Your task: Where in the data does the word "Infinity" appear? Find those lines and copy them.

Working data:
○ ○ ○ ○ ○ ○ ○

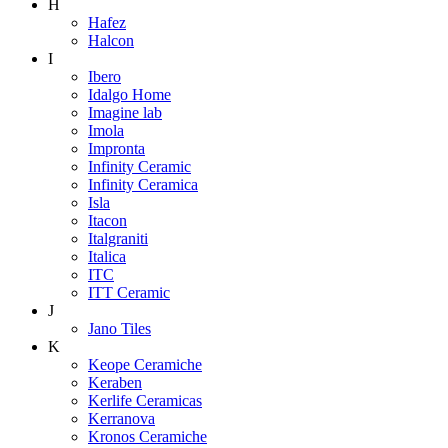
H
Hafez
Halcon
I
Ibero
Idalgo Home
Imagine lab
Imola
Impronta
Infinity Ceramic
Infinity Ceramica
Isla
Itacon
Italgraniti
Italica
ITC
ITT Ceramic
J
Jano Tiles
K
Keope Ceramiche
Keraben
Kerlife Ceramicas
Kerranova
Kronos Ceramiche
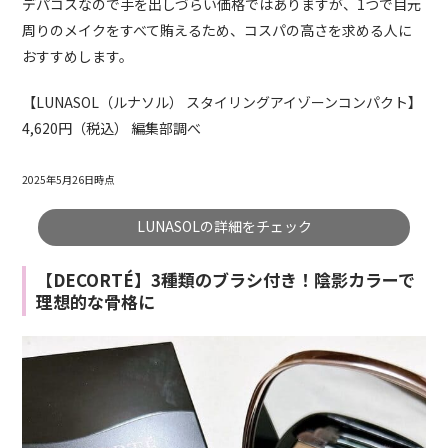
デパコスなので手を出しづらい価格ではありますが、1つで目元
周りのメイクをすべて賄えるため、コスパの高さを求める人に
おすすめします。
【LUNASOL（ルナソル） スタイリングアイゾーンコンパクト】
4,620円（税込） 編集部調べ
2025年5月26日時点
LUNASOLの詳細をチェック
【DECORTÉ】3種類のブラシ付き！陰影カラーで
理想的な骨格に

○ ○ ○ ○ ○ ○ ○

Result of this task:
Infinity Ceramic
Infinity Ceramica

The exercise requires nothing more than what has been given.